用 std::atomic 实现的 shared_lock

Question

I can't afford to hold shared_lock due to its weight.由于它的重量，我不能持有 shared_lock 。 Instead I implemented what I think is shared_lock but with atomic value.相反，我实现了我认为是 shared_lock 但具有原子价值的东西。 Will this code work, or have I missed something?这段代码会起作用，还是我错过了什么？

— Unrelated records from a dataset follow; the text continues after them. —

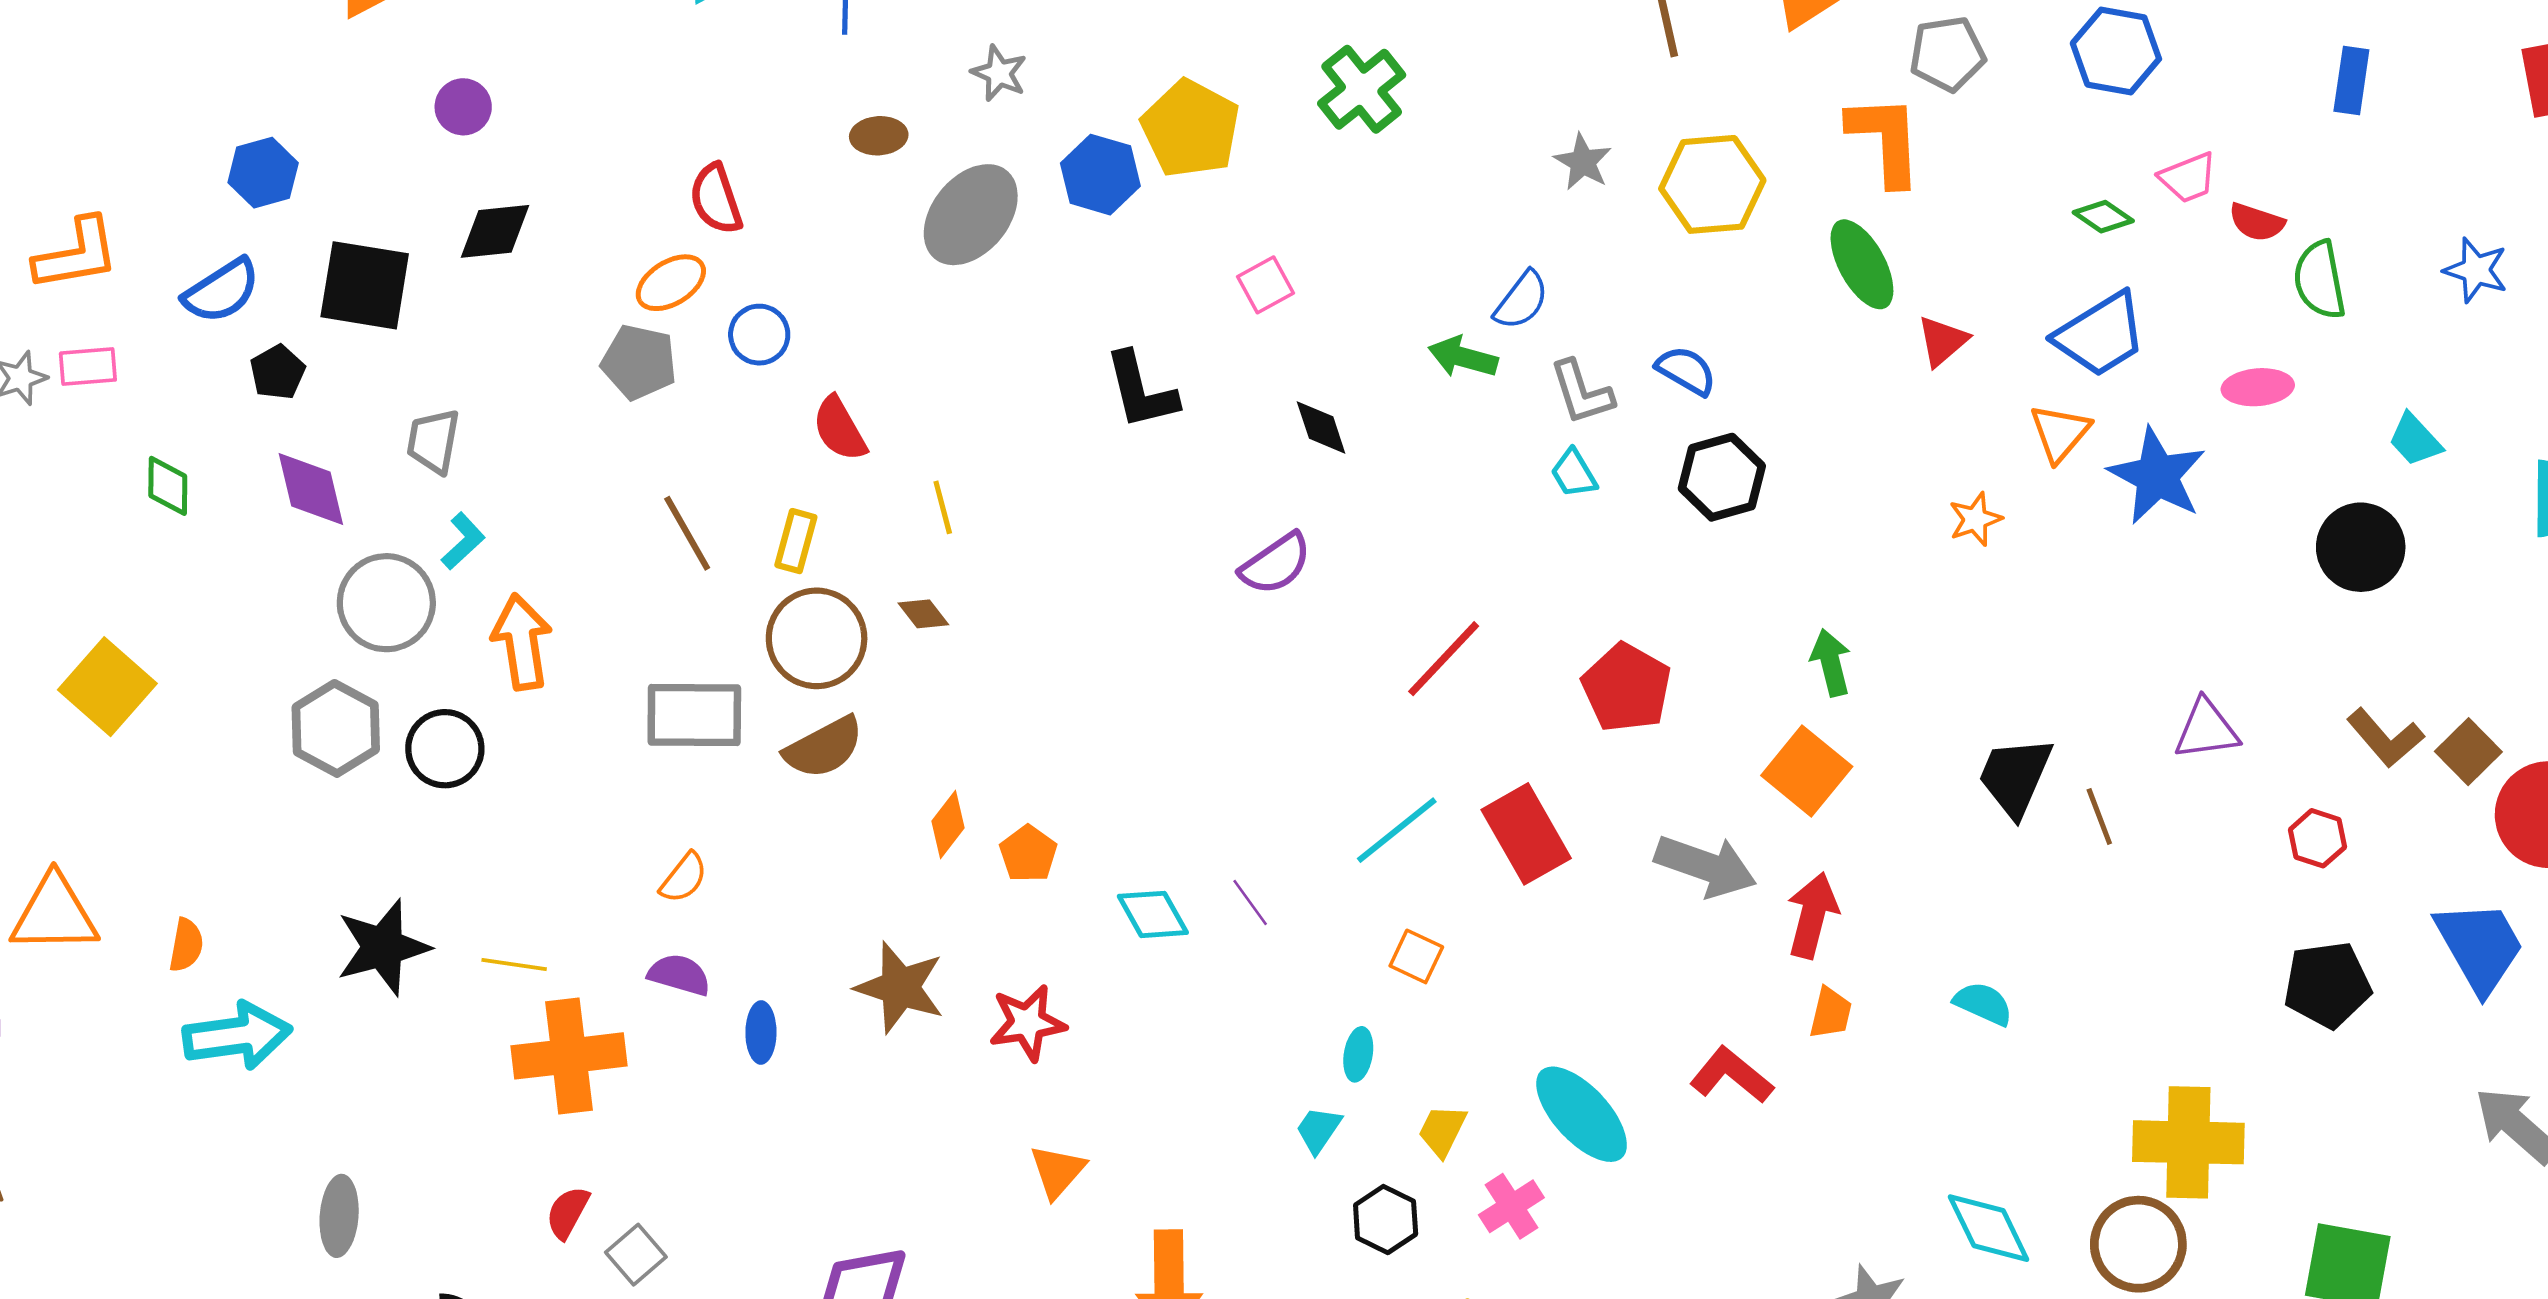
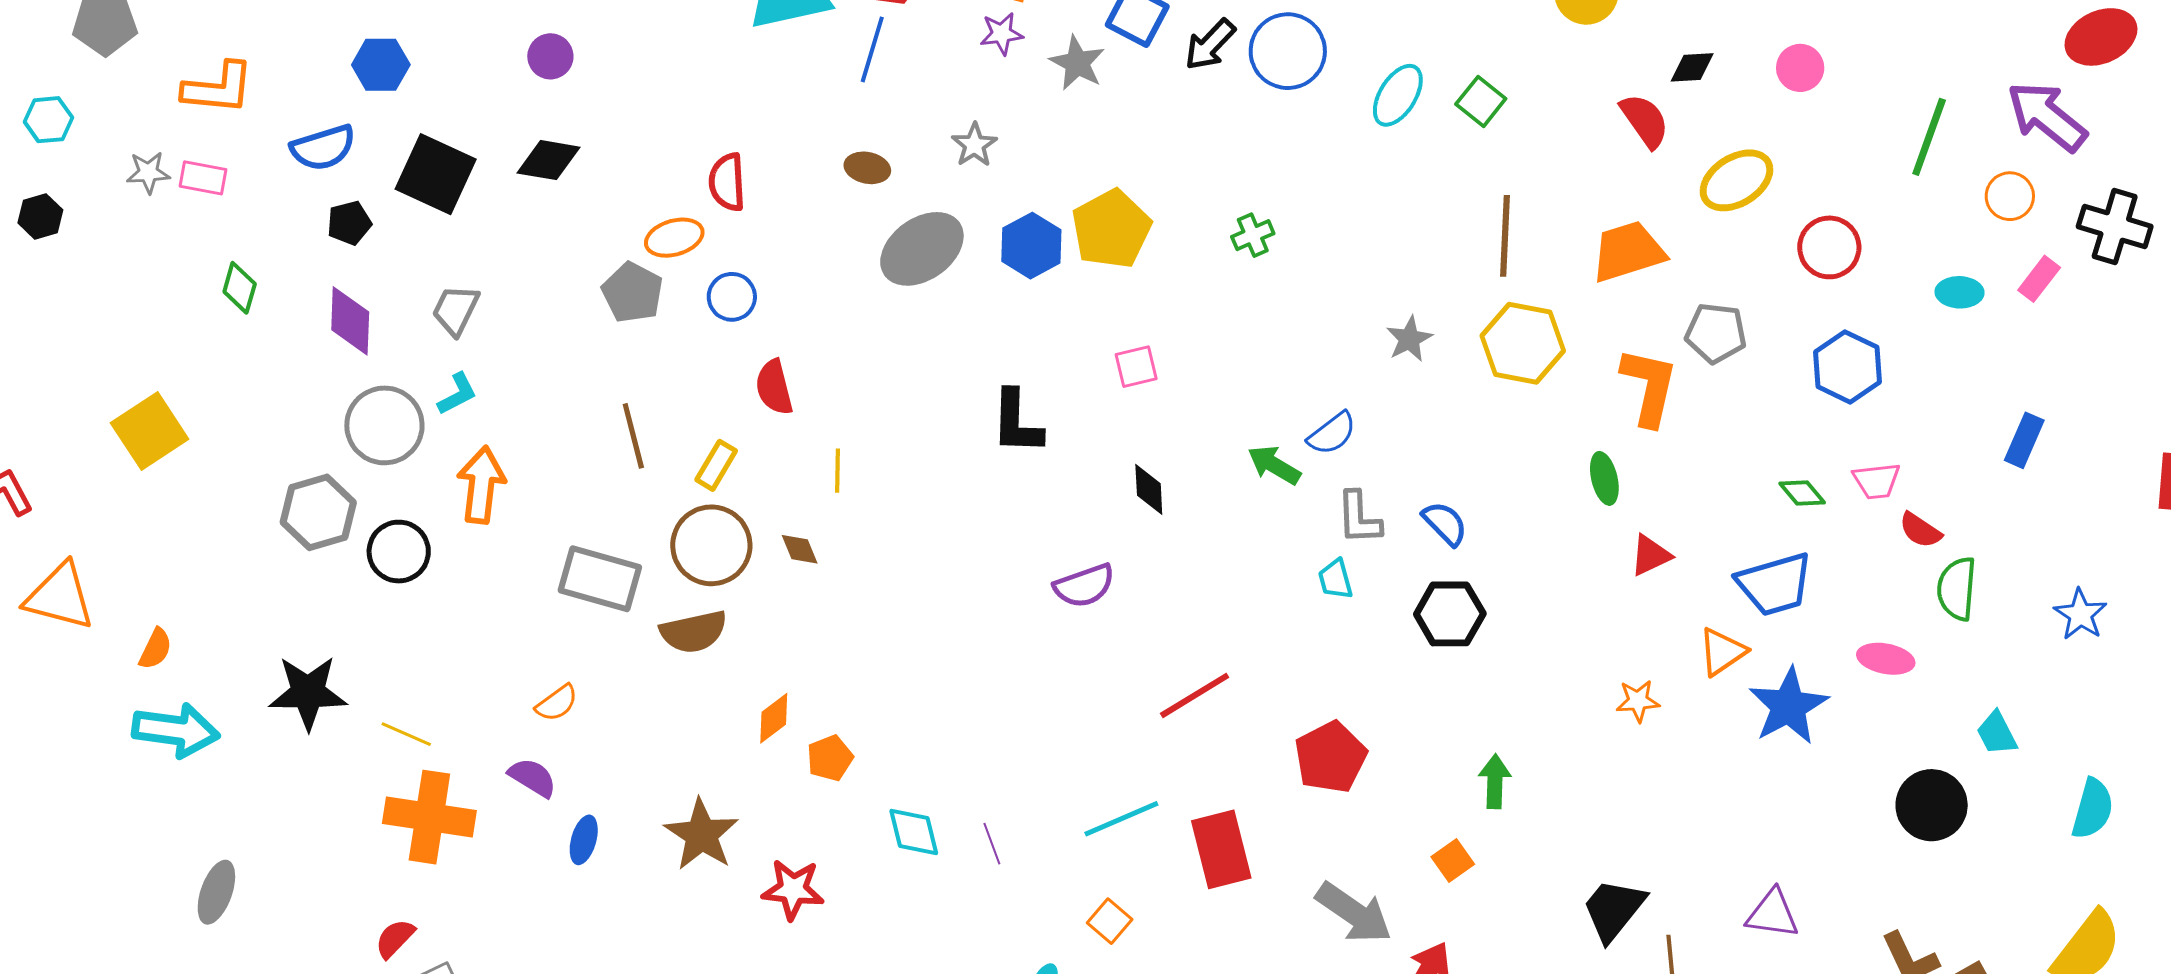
green cross: (1362, 89) -> (1253, 235), size x0.6
yellow hexagon: (1712, 184) -> (1523, 343), moved
green ellipse: (1862, 264) -> (1604, 478), size x0.7
orange square: (1807, 771) -> (1453, 861), size x0.6

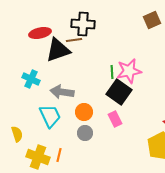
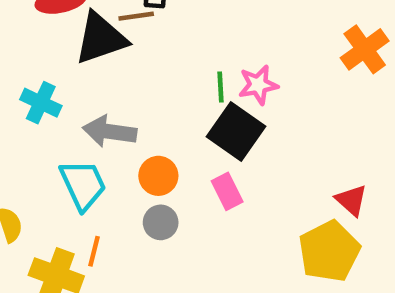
pink star: (129, 71) -> (258, 85), size x0.7
orange line: (59, 155) -> (94, 251), moved

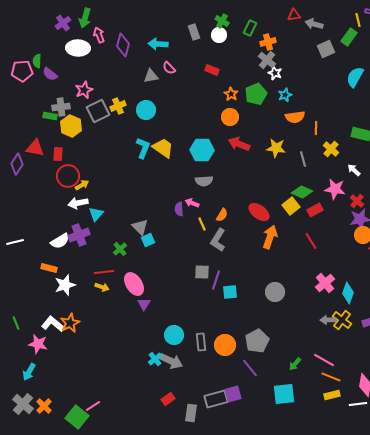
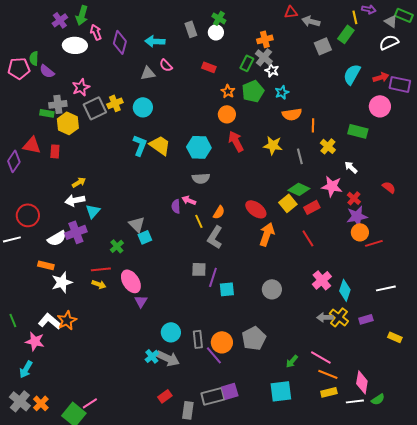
green rectangle: (250, 28) -> (247, 63), moved
red arrow: (239, 144) -> (236, 141), turned 40
red circle: (68, 176) -> (28, 215), moved
purple line: (250, 368) -> (214, 355), moved

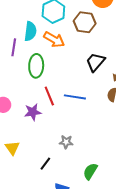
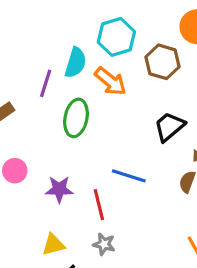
red line: (49, 96) -> (99, 205), moved
yellow triangle: (12, 148) -> (53, 245), moved, turned 42

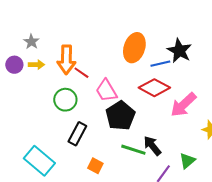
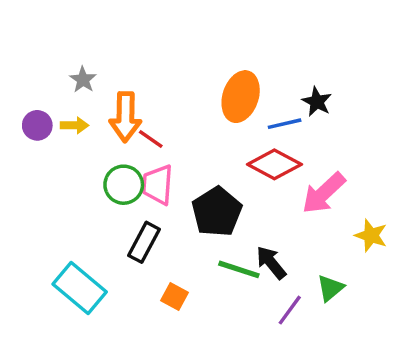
gray star: (31, 42) -> (83, 80), moved
black star: (179, 51) -> (317, 102), size x0.7
pink trapezoid: (106, 91) -> (158, 185), moved, turned 35

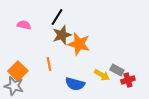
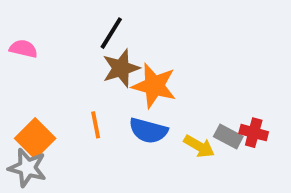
pink semicircle: (24, 25) -> (23, 49), moved
red cross: (128, 80) -> (254, 133), moved, turned 32
blue semicircle: (75, 84) -> (148, 131), moved

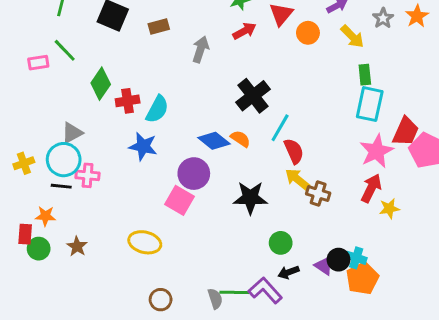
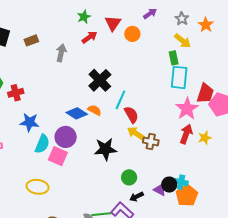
orange star: (417, 16) -> (206, 25), moved
yellow arrow: (352, 36) -> (183, 41), moved
cyan semicircle: (157, 109) -> (42, 144), moved
yellow star: (389, 209) -> (205, 138), moved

update: I added RAII classes around atomic mutex.更新：我在原子互斥体周围添加了 RAII 类。

namespace atm {
static const unsigned int g_unlocked = 0;
static const unsigned int g_exclusive = std::numeric_limits<unsigned int>::max();
using mutex_type = std::atomic<unsigned int>;

class exclusive_lock {
  public:
    exclusive_lock(mutex_type& mutex) : _mutex(mutex) {
      unsigned int expected = g_unlocked;
      while (!_mutex.compare_exchange_weak(expected, g_exclusive)) {
        _mm_pause();
        expected = g_unlocked;
      }
    }
    ~exclusive_lock() { _mutex.store(g_unlocked, std::memory_order_release); }
  private:
    mutex_type& _mutex;
};

class shared_lock {
  public:
    shared_lock(mutex_type& mutex) : _mutex(mutex) {
      unsigned int expected = _mutex;
      while (expected == g_exclusive || !_mutex.compare_exchange_weak(expected, expected + 1)) {
        _mm_pause();
        expected = _mutex;
      }
    }
    ~shared_lock() {  _mutex.fetch_sub(1, std::memory_order_release); }
  private:
    mutex_type& _mutex;
};
} // namespace atm

Answer 1

For correctness I think this looks reasonable, I don't see a problem.为了正确起见，我认为这看起来很合理，我认为没有问题。 I might have missed something, but a seq_cst CAS is more than sufficient for acquiring a lock.我可能错过了一些东西，但是 seq_cst CAS 足以获得锁。 It looks like you're avoiding integer wrap-around by using the max value as something special.看起来你通过使用最大值作为特殊的东西来避免 integer 环绕。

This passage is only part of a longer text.